Emma Sneyd had attended the wedding of her close friend, the son of Thomas Gisborne of Yoxall Lodge, who married Mary, the daughter of brewer Michael Thomas Bass, Sr. In 1850, Emma agreed to rent Byrkley Lodge to Mary's brother, Michael Thomas Bass, Jr. Sneyd placed extensive conditions within the lease for the upkeep of the grounds, to which the Bass family during its residence added that hunting or capture of the albino rabbits was strictly forbidden.

On Bass's death, the estate passed to his son Hamar Alfred Bass, who after rebuilding the main house between 1887 and 1891, founded a racing horse stud within the extensive grounds. The Byrkley Stud produced and trained "Love Wisely" which won the Ascot Gold Cup in 1896. Bass was also for 12 years master of the Meynell Hunt.

On the death of Hamar in April 1898, the estate passed to his son, Sir William Bass, 2nd Baronet. Known as Billy Bass, he was most noted for his ownership of racehorses. He was a member and steward of the Jockey Club, on the National Hunt committee, and joint Master of the Royal Hunt. His stable enjoyed his first success in the Cesarewitch Handicap in 1903 with Grey Tick, and he also owned the horses Rosedrop, Cyllene and Sceptre. He was a Steward of the Pony Turf Club and was involved in the foundation of Northolt Park Racecourse in 1929.

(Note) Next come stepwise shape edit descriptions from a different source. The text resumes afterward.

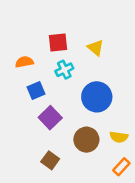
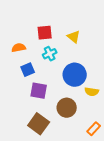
purple square: (50, 118) -> (39, 91), turned -36
yellow semicircle: (119, 137) -> (92, 92), moved
brown square: (50, 160) -> (39, 124), size x1.5

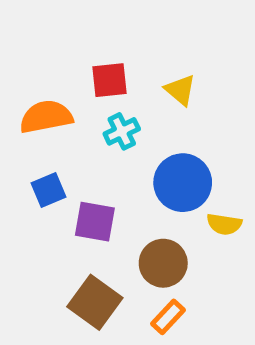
orange semicircle: (19, 48) -> (46, 117), size x1.5
blue square: (28, 70) -> (48, 190), moved
orange rectangle: (94, 129) -> (168, 317), moved

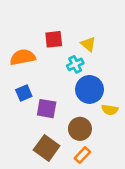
cyan cross: (122, 131) -> (75, 64), moved

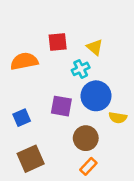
blue square: (24, 93) -> (22, 118), moved
purple square: (47, 109) -> (61, 106), moved
brown square: (47, 148) -> (31, 159), moved, turned 30

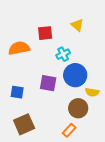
yellow triangle: (95, 47) -> (77, 25), moved
blue square: (22, 118) -> (17, 92), turned 32
brown circle: (86, 138) -> (78, 108), moved

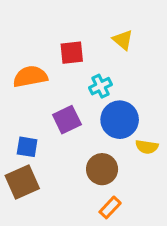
purple square: (48, 83) -> (67, 120), moved, turned -36
brown circle: (78, 108) -> (102, 169), moved
brown square: (24, 124) -> (22, 182), moved

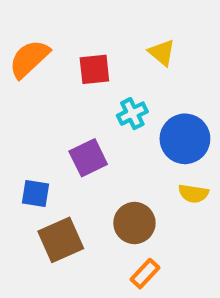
orange semicircle: (30, 77) -> (29, 59), moved, turned -32
blue circle: (120, 120) -> (185, 139), moved
brown square: (22, 182) -> (61, 240), moved

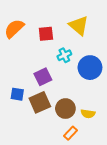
yellow triangle: (162, 53) -> (79, 26), size x1.5
yellow semicircle: (193, 194) -> (88, 114), moved
brown square: (61, 240) -> (40, 102), moved

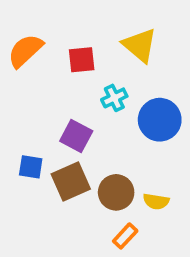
purple square: (43, 77) -> (76, 136), turned -36

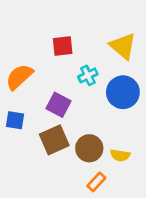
yellow triangle: (140, 45) -> (123, 46), moved
orange semicircle: (25, 51) -> (19, 77), moved
blue square: (31, 167) -> (15, 120), moved

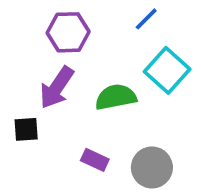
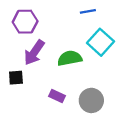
blue line: (146, 19) -> (88, 11), turned 35
purple hexagon: (68, 32) -> (25, 22), moved

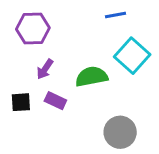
purple arrow: (34, 52) -> (45, 69), size x0.6
purple rectangle: (57, 96) -> (55, 101), moved

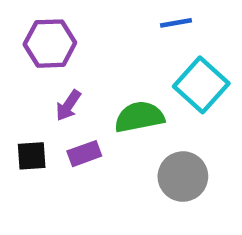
purple rectangle: (55, 101) -> (84, 154), turned -45
gray circle: (120, 132) -> (183, 177), moved

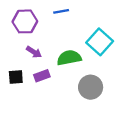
blue line: (176, 23) -> (61, 11), moved
purple arrow: (68, 105) -> (34, 52), turned -91

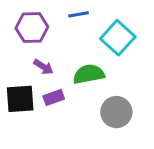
cyan square: (100, 42) -> (118, 38), moved
black square: (16, 77) -> (20, 99), size x1.5

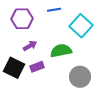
purple arrow: (43, 67) -> (30, 46), turned -64
black square: (20, 99) -> (14, 68), turned 30

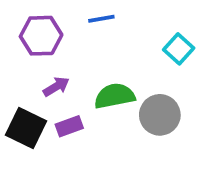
cyan square: (81, 26) -> (179, 49), moved, size x0.7
gray circle: (80, 77) -> (160, 115), moved

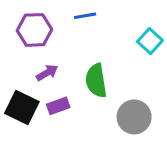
green semicircle: (115, 96) -> (96, 81), turned -88
gray circle: (160, 115) -> (134, 117), moved

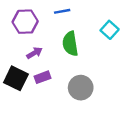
green semicircle: (96, 81) -> (70, 44), moved
gray circle: (134, 117) -> (81, 88), moved

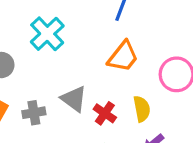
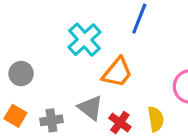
cyan cross: (47, 34) -> (84, 40), moved
orange trapezoid: (123, 57) -> (117, 72), moved

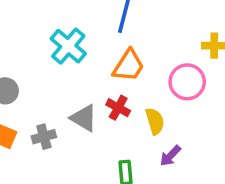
orange trapezoid: (117, 72) -> (128, 66), moved
red cross: (120, 122) -> (118, 108), moved

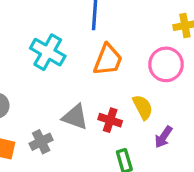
red cross: (118, 108) -> (110, 120), moved

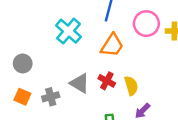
pink circle: (166, 64) -> (146, 24), moved
red cross: (110, 120) -> (107, 81), moved

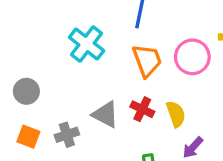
pink circle: (146, 24) -> (192, 57), moved
orange trapezoid: (112, 45) -> (147, 60), turned -50

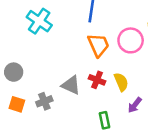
cyan cross: (87, 44) -> (39, 21), moved

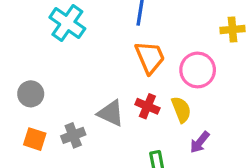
pink circle: (131, 40) -> (198, 70), moved

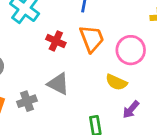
red cross: (147, 106) -> (56, 41), moved
yellow semicircle: (181, 110) -> (116, 82), turned 135

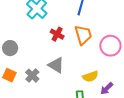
yellow semicircle: (116, 82) -> (90, 76), moved, turned -49
gray cross: (27, 101) -> (32, 76), turned -32

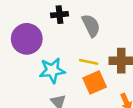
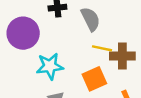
yellow line: (89, 62) -> (102, 48), moved

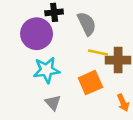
purple circle: (23, 33) -> (37, 34), moved

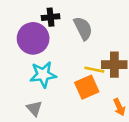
yellow line: (98, 53) -> (94, 70), moved
gray triangle: (53, 103) -> (34, 108), moved

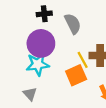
purple circle: (33, 38) -> (41, 43), moved
yellow line: (94, 70) -> (83, 60), turned 49

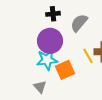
gray semicircle: (73, 24) -> (79, 23), turned -114
orange square: (76, 75) -> (65, 70), moved

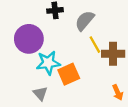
purple circle: (50, 41) -> (29, 39), moved
yellow line: (88, 56) -> (95, 45), moved

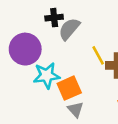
gray semicircle: (85, 21) -> (69, 29), moved
gray triangle: (40, 94) -> (75, 109), moved

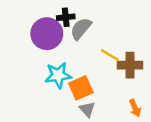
purple circle: (25, 49) -> (47, 34), moved
yellow line: (98, 55) -> (110, 55), turned -30

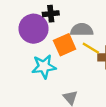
gray semicircle: (81, 29) -> (82, 30), moved, turned 50
orange square: (81, 88) -> (65, 45), moved

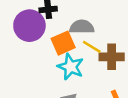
cyan star: (44, 67) -> (71, 67), moved, turned 30

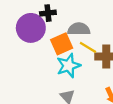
cyan star: (71, 67) -> (69, 66), turned 30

Sir William married Lady (Wilmot Ida) Noreen Hastings (1880–1949), second daughter of the 14th Earl of Huntingdon and a notable sportswoman, in 1903. Lady Noreen Bass was noted for snubbing Winston Churchill's mother Mrs George Cornwallis-West at Newmarket races in 1909.

==Demolition==
Billy Bass died in 1952, without having any children, leading to the extinction of the baronetcy. He left his fortune to his wife's nephew, the trainer Peter Hastings (d. 1964) who changed his name to Hastings-Bass. Peter's eldest son William Edward Robin Hood Hastings-Bass (b. 1948) is the present and 17th Earl of Huntingdon.

The estate was sold off in 1952, shortly after which the main house was demolished. The Byrkley Stud survived for some time, but was also later demolished.

==Present==

The former 330 acre of the Byrkley Lodge estate were acquired by the Football Association in 2001. After investing £105M, on 9 October 2012 the Duke and Duchess of Cambridge opened the St George's Park National Football Centre. The centre is the base for all coaching and development work undertaken by the FA, and the training and preparation ground for all of the England national football teams.